SYNOPSIS OF CHAPTER V.
The argument of this chapter turns upon the analysis of concrete processes carried on throughout human life; together with their correlations or correspondent factors visible in rerum naturâ. All these being complex activities, resolve themselves into series of simpler activities, which, though separable in thought, follow each other inseparably as real working elements of human or natural productions,—or of both.
In each productive process of Mankind, we perceive:—
1. A purpose conceived,—(the end or final cause.)
2. A power or force which has to be (a.) discovered and (b.) fitted to this human purpose.
2. (a.) This implies that the object in quest exists, or is capable of being evoked into active existence, as a Force or operative Law capable of producing real effects. Otherwise, it would be no auxiliary to Man. Viewed per se, and apart from its being fitted to his special purpose, it must therefore be a natural power or law, and answers to what Bacon calls a Form or Formal cause.[180]
(It is plain that human production requires some particular utilization of a producing force, wider in itself than this or any other ancillary application of its energies. Compare Bacon's philosophic observation[181] that the operative Form "deduces the given nature from some source of being which is inherent in more natures.")
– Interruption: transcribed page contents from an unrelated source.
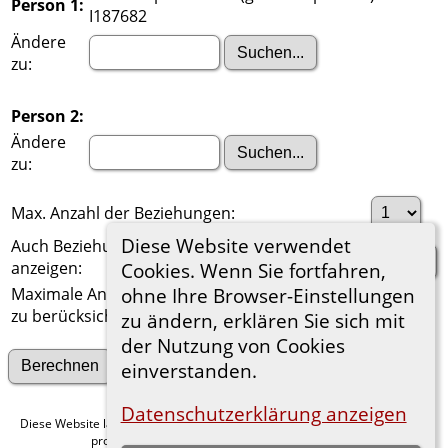
Person 1:
I187682
Ändere
zu:
Person 2:
Ändere
zu:
Max. Anzahl der Beziehungen:
Diese Website verwendet
Auch Beziehungen über einen Ehepartner
anzeigen:
Cookies. Wenn Sie fortfahren,
Maximale Anzahl der
ohne Ihre Browser-Einstellungen
zu berücksichtigenden Generationen:
zu ändern, erklären Sie sich mit
der Nutzung von Cookies
Suche nach anderen Verbindungen
einverstanden.
Datenschutzerklärung anzeigen
Diese Website läuft mit
v. 15.0.1,
The Next Generation of Genealogy Sitebuilding
programmiert von Darrin Lythgoe © 2001-2026.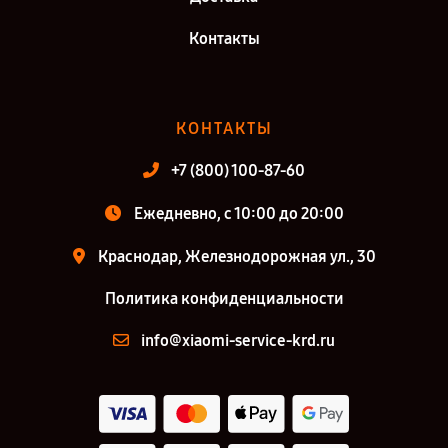
Контакты
КОНТАКТЫ
+7 (800) 100-87-60
Ежедневно, с 10:00 до 20:00
Краснодар, Железнодорожная ул., 30
Политика конфиденциальности
info@xiaomi-service-krd.ru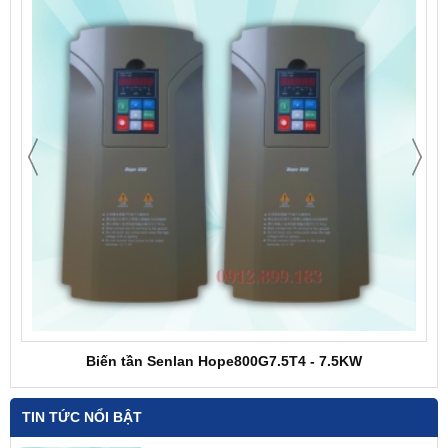
Biến tần Senlan Hope800G7.5T4 - 7.5KW
TIN TỨC NỔI BẬT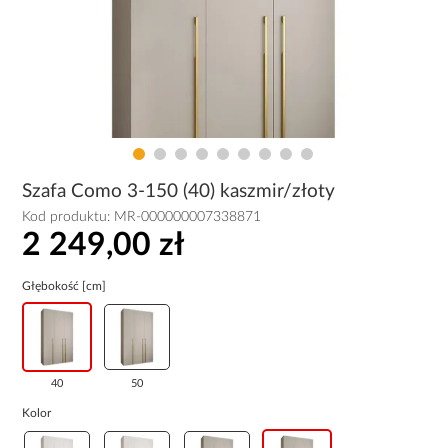
Szafa Como 3-150 (40) kaszmir/złoty
Kod produktu:
MR-000000007338871
2 249,00 zł
Głębokość [cm]
40
50
Kolor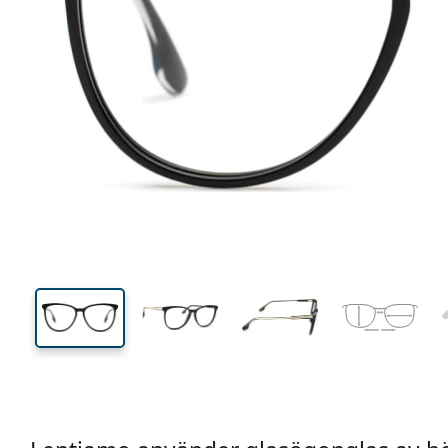
130 mm
Bredd
Linsbred
45 mm
54 mm
Linshöjd
Linsbredd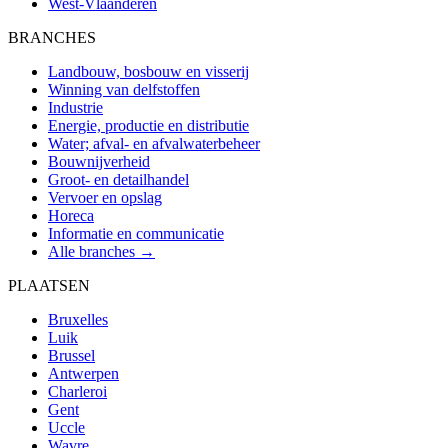
West-Vlaanderen
BRANCHES
Landbouw, bosbouw en visserij
Winning van delfstoffen
Industrie
Energie, productie en distributie
Water; afval- en afvalwaterbeheer
Bouwnijverheid
Groot- en detailhandel
Vervoer en opslag
Horeca
Informatie en communicatie
Alle branches →
PLAATSEN
Bruxelles
Luik
Brussel
Antwerpen
Charleroi
Gent
Uccle
Wavre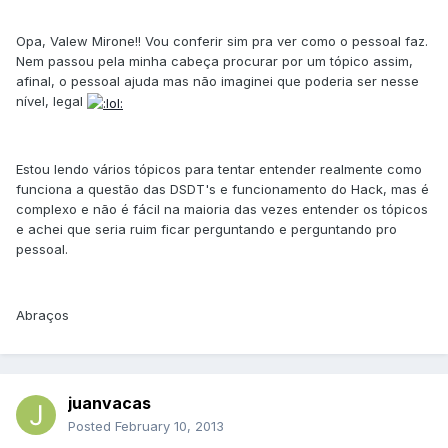
Opa, Valew Mirone!! Vou conferir sim pra ver como o pessoal faz.
Nem passou pela minha cabeça procurar por um tópico assim,
afinal, o pessoal ajuda mas não imaginei que poderia ser nesse
nível, legal
Estou lendo vários tópicos para tentar entender realmente como
funciona a questão das DSDT's e funcionamento do Hack, mas é
complexo e não é fácil na maioria das vezes entender os tópicos
e achei que seria ruim ficar perguntando e perguntando pro
pessoal.
Abraços
juanvacas
Posted
February 10, 2013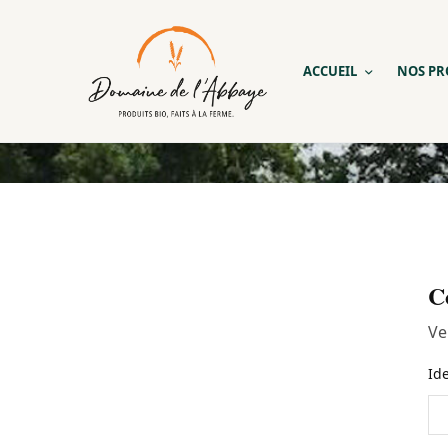
ACCUEIL
NOS PR
C
Ve
Id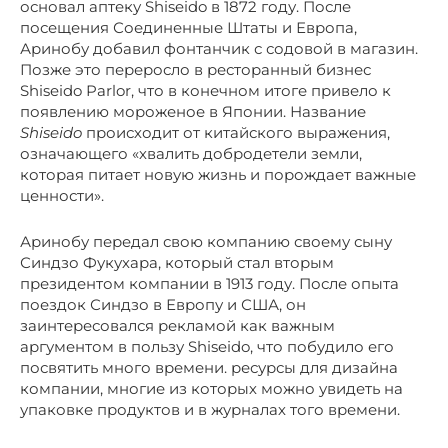
основал аптеку Shiseido в 1872 году. После
посещения Соединенные Штаты и Европа,
Аринобу добавил фонтанчик с содовой в магазин.
Позже это переросло в ресторанный бизнес
Shiseido Parlor, что в конечном итоге привело к
появлению мороженое в Японии. Название
Shiseido
происходит от китайского выражения,
означающего «хвалить добродетели земли,
которая питает новую жизнь и порождает важные
ценности».
Аринобу передал свою компанию своему сыну
Синдзо Фукухара, который стал вторым
президентом компании в 1913 году. После опыта
поездок Синдзо в Европу и США, он
заинтересовался рекламой как важным
аргументом в пользу Shiseido, что побудило его
посвятить много времени. ресурсы для дизайна
компании, многие из которых можно увидеть на
упаковке продуктов и в журналах того времени.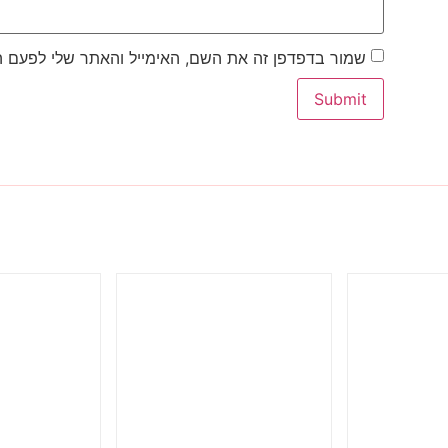
שמור בדפדפן זה את השם, האימייל והאתר שלי לפעם 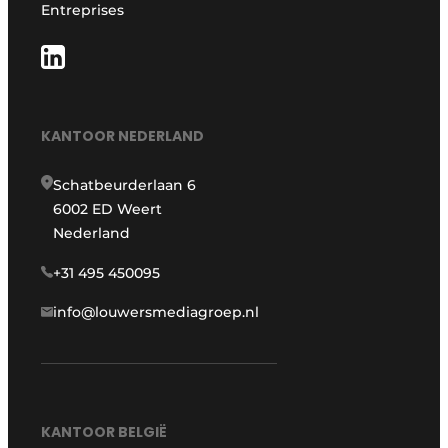
Entreprises
KANTOOR NEDERLAND
Schatbeurderlaan 6
6002 ED Weert
Nederland
+31 495 450095
info@louwersmediagroep.nl
KANTOOR BELGIË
2. (b.) A number of such powers, forces, laws, forms, present themselves to the intellectual eye of an inventor or producer. Possible fitness, (adaptability)—must therefore next be determined. And here the power is no longer considered separately, but in relation to some Formation.
In 2, therefore, we have (a) a simple fact or general law of Force;—and (b) a correlated fact, or specialized law of Production.